### Exercise
Transcribe the following records in full, exactly as shown.

[Collected data entries]
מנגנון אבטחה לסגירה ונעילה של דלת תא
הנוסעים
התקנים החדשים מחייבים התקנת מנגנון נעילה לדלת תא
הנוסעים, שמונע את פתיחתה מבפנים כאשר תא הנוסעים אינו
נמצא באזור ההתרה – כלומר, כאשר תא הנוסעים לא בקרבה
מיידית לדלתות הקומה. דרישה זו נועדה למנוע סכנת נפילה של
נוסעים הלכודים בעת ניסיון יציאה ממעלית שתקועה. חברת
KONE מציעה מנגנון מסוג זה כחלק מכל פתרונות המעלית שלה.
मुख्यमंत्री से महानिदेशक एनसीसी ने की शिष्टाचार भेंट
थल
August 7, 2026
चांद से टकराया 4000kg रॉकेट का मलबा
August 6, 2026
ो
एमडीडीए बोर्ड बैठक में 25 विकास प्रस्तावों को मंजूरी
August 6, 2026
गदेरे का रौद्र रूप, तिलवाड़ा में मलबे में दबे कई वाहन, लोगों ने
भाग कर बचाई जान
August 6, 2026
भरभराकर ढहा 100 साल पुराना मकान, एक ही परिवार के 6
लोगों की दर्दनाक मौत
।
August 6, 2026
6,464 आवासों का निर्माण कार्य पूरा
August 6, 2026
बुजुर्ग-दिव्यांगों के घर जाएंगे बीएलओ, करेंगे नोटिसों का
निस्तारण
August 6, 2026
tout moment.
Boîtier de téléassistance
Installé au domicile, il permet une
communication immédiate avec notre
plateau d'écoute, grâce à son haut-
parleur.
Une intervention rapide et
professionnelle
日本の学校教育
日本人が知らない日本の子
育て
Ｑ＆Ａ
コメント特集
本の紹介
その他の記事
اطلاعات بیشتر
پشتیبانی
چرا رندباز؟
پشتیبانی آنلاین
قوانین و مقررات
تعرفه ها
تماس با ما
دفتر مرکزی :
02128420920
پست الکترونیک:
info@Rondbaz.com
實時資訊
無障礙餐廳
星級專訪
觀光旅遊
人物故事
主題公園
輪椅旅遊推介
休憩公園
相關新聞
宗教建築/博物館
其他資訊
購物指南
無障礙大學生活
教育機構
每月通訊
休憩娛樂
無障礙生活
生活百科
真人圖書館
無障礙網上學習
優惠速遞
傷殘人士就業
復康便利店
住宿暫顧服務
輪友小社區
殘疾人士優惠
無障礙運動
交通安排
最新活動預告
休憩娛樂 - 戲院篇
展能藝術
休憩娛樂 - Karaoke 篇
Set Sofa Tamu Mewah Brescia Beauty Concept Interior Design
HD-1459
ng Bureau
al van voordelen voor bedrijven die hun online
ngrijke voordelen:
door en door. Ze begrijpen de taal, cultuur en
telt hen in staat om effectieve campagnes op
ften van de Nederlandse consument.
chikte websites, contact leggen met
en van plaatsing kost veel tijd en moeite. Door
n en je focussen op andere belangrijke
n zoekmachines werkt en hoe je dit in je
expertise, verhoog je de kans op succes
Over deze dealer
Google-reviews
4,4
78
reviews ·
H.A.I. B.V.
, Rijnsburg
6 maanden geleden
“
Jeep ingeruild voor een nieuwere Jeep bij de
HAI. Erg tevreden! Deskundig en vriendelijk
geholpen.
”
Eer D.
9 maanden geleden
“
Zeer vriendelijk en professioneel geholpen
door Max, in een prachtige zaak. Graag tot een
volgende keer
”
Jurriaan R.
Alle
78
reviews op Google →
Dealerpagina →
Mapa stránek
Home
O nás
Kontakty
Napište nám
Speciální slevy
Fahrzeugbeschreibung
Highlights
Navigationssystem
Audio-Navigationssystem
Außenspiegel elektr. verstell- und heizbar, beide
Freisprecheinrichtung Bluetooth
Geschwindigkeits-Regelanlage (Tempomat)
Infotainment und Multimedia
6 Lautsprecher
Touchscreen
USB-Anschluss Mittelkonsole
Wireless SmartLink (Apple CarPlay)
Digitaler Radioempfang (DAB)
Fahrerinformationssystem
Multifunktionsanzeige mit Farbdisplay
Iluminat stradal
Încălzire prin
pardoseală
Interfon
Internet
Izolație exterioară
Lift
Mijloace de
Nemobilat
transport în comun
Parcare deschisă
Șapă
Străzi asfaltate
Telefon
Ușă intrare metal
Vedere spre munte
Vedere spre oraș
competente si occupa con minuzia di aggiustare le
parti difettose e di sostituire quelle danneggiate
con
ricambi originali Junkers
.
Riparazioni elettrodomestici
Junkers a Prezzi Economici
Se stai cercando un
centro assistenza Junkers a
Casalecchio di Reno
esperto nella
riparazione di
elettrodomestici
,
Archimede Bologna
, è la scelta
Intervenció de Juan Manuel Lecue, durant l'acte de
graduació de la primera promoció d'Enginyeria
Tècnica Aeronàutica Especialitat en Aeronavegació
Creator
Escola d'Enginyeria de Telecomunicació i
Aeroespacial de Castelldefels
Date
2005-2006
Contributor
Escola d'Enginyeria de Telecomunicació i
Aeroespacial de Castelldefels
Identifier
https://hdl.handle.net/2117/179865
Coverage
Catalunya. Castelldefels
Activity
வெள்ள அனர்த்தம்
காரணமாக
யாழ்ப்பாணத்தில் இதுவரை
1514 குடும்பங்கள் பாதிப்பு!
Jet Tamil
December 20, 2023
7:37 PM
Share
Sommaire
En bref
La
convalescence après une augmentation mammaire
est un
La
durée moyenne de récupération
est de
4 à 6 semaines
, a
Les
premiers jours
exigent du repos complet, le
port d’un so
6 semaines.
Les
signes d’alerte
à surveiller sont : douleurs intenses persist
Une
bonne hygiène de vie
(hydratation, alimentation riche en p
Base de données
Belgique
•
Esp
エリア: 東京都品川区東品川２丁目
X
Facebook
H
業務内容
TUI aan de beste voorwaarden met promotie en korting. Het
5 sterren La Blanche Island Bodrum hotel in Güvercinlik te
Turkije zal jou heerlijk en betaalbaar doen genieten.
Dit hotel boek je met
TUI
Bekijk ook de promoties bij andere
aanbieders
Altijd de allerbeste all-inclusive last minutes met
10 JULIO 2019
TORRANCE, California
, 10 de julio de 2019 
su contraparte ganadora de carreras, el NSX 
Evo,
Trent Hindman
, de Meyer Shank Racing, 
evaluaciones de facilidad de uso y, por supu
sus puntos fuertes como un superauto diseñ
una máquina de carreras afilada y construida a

### Solution
מנגנון אבטחה לסגירה ונעילה של דלת תא
הנוסעים
התקנים החדשים מחייבים התקנת מנגנון נעילה לדלת תא
הנוסעים, שמונע את פתיחתה מבפנים כאשר תא הנוסעים אינו
נמצא באזור ההתרה – כלומר, כאשר תא הנוסעים לא בקרבה
מיידית לדלתות הקומה. דרישה זו נועדה למנוע סכנת נפילה של
נוסעים הלכודים בעת ניסיון יציאה ממעלית שתקועה. חברת
KONE מציעה מנגנון מסוג זה כחלק מכל פתרונות המעלית שלה.
मुख्यमंत्री से महानिदेशक एनसीसी ने की शिष्टाचार भेंट
थल
August 7, 2026
चांद से टकराया 4000kg रॉकेट का मलबा
August 6, 2026
ो
एमडीडीए बोर्ड बैठक में 25 विकास प्रस्तावों को मंजूरी
August 6, 2026
गदेरे का रौद्र रूप, तिलवाड़ा में मलबे में दबे कई वाहन, लोगों ने
भाग कर बचाई जान
August 6, 2026
भरभराकर ढहा 100 साल पुराना मकान, एक ही परिवार के 6
लोगों की दर्दनाक मौत
।
August 6, 2026
6,464 आवासों का निर्माण कार्य पूरा
August 6, 2026
बुजुर्ग-दिव्यांगों के घर जाएंगे बीएलओ, करेंगे नोटिसों का
निस्तारण
August 6, 2026
tout moment.
Boîtier de téléassistance
Installé au domicile, il permet une
communication immédiate avec notre
plateau d'écoute, grâce à son haut-
parleur.
Une intervention rapide et
professionnelle
日本の学校教育
日本人が知らない日本の子
育て
Ｑ＆Ａ
コメント特集
本の紹介
その他の記事
اطلاعات بیشتر
پشتیبانی
چرا رندباز؟
پشتیبانی آنلاین
قوانین و مقررات
تعرفه ها
تماس با ما
دفتر مرکزی :
02128420920
پست الکترونیک:
info@Rondbaz.com
實時資訊
無障礙餐廳
星級專訪
觀光旅遊
人物故事
主題公園
輪椅旅遊推介
休憩公園
相關新聞
宗教建築/博物館
其他資訊
購物指南
無障礙大學生活
教育機構
每月通訊
休憩娛樂
無障礙生活
生活百科
真人圖書館
無障礙網上學習
優惠速遞
傷殘人士就業
復康便利店
住宿暫顧服務
輪友小社區
殘疾人士優惠
無障礙運動
交通安排
最新活動預告
休憩娛樂 - 戲院篇
展能藝術
休憩娛樂 - Karaoke 篇
Set Sofa Tamu Mewah Brescia Beauty Concept Interior Design
HD-1459
ng Bureau
al van voordelen voor bedrijven die hun online
ngrijke voordelen:
door en door. Ze begrijpen de taal, cultuur en
telt hen in staat om effectieve campagnes op
ften van de Nederlandse consument.
chikte websites, contact leggen met
en van plaatsing kost veel tijd en moeite. Door
n en je focussen op andere belangrijke
n zoekmachines werkt en hoe je dit in je
expertise, verhoog je de kans op succes
Over deze dealer
Google-reviews
4,4
78
reviews ·
H.A.I. B.V.
, Rijnsburg
6 maanden geleden
“
Jeep ingeruild voor een nieuwere Jeep bij de
HAI. Erg tevreden! Deskundig en vriendelijk
geholpen.
”
Eer D.
9 maanden geleden
“
Zeer vriendelijk en professioneel geholpen
door Max, in een prachtige zaak. Graag tot een
volgende keer
”
Jurriaan R.
Alle
78
reviews op Google →
Dealerpagina →
Mapa stránek
Home
O nás
Kontakty
Napište nám
Speciální slevy
Fahrzeugbeschreibung
Highlights
Navigationssystem
Audio-Navigationssystem
Außenspiegel elektr. verstell- und heizbar, beide
Freisprecheinrichtung Bluetooth
Geschwindigkeits-Regelanlage (Tempomat)
Infotainment und Multimedia
6 Lautsprecher
Touchscreen
USB-Anschluss Mittelkonsole
Wireless SmartLink (Apple CarPlay)
Digitaler Radioempfang (DAB)
Fahrerinformationssystem
Multifunktionsanzeige mit Farbdisplay
Iluminat stradal
Încălzire prin
pardoseală
Interfon
Internet
Izolație exterioară
Lift
Mijloace de
Nemobilat
transport în comun
Parcare deschisă
Șapă
Străzi asfaltate
Telefon
Ușă intrare metal
Vedere spre munte
Vedere spre oraș
competente si occupa con minuzia di aggiustare le
parti difettose e di sostituire quelle danneggiate
con
ricambi originali Junkers
.
Riparazioni elettrodomestici
Junkers a Prezzi Economici
Se stai cercando un
centro assistenza Junkers a
Casalecchio di Reno
esperto nella
riparazione di
elettrodomestici
,
Archimede Bologna
, è la scelta
Intervenció de Juan Manuel Lecue, durant l'acte de
graduació de la primera promoció d'Enginyeria
Tècnica Aeronàutica Especialitat en Aeronavegació
Creator
Escola d'Enginyeria de Telecomunicació i
Aeroespacial de Castelldefels
Date
2005-2006
Contributor
Escola d'Enginyeria de Telecomunicació i
Aeroespacial de Castelldefels
Identifier
https://hdl.handle.net/2117/179865
Coverage
Catalunya. Castelldefels
Activity
வெள்ள அனர்த்தம்
காரணமாக
யாழ்ப்பாணத்தில் இதுவரை
1514 குடும்பங்கள் பாதிப்பு!
Jet Tamil
December 20, 2023
7:37 PM
Share
Sommaire
En bref
La
convalescence après une augmentation mammaire
est un
La
durée moyenne de récupération
est de
4 à 6 semaines
, a
Les
premiers jours
exigent du repos complet, le
port d’un so
6 semaines.
Les
signes d’alerte
à surveiller sont : douleurs intenses persist
Une
bonne hygiène de vie
(hydratation, alimentation riche en p
Base de données
Belgique
•
Esp
エリア: 東京都品川区東品川２丁目
X
Facebook
H
業務内容
TUI aan de beste voorwaarden met promotie en korting. Het
5 sterren La Blanche Island Bodrum hotel in Güvercinlik te
Turkije zal jou heerlijk en betaalbaar doen genieten.
Dit hotel boek je met
TUI
Bekijk ook de promoties bij andere
aanbieders
Altijd de allerbeste all-inclusive last minutes met
10 JULIO 2019
TORRANCE, California
, 10 de julio de 2019 
su contraparte ganadora de carreras, el NSX 
Evo,
Trent Hindman
, de Meyer Shank Racing, 
evaluaciones de facilidad de uso y, por supu
sus puntos fuertes como un superauto diseñ
una máquina de carreras afilada y construida a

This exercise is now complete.